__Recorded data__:

-*-

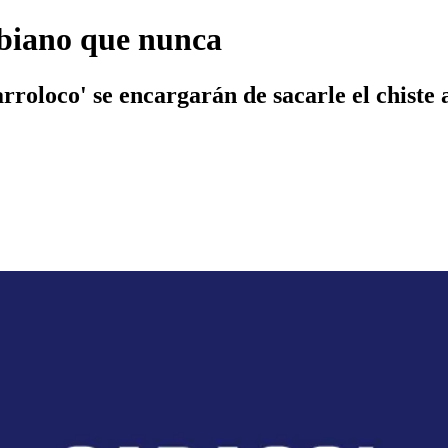
mbiano que nunca
roloco' se encargarán de sacarle el chiste a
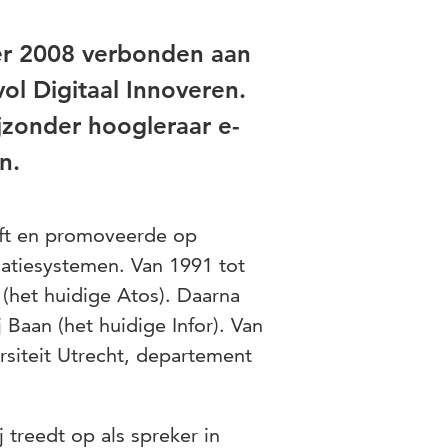
ober 2008 verbonden aan
ol Digitaal Innoveren.
jzonder hoogleraar e-
n.
lft en promoveerde op
atiesystemen. Van 1991 tot
 (het huidige Atos). Daarna
Baan (het huidige Infor). Van
rsiteit Utrecht, departement
j treedt op als spreker in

-*-

__WHAT THE TASK ASKS__: Word for word, write out each line of the records, but leave the pictures behind.

__SOLUTION FOR THIS TASK__:
mbiano que nunca
roloco' se encargarán de sacarle el chiste a
ober 2008 verbonden aan
ol Digitaal Innoveren.
jzonder hoogleraar e-
n.
lft en promoveerde op
atiesystemen. Van 1991 tot
 (het huidige Atos). Daarna
Baan (het huidige Infor). Van
rsiteit Utrecht, departement
j treedt op als spreker in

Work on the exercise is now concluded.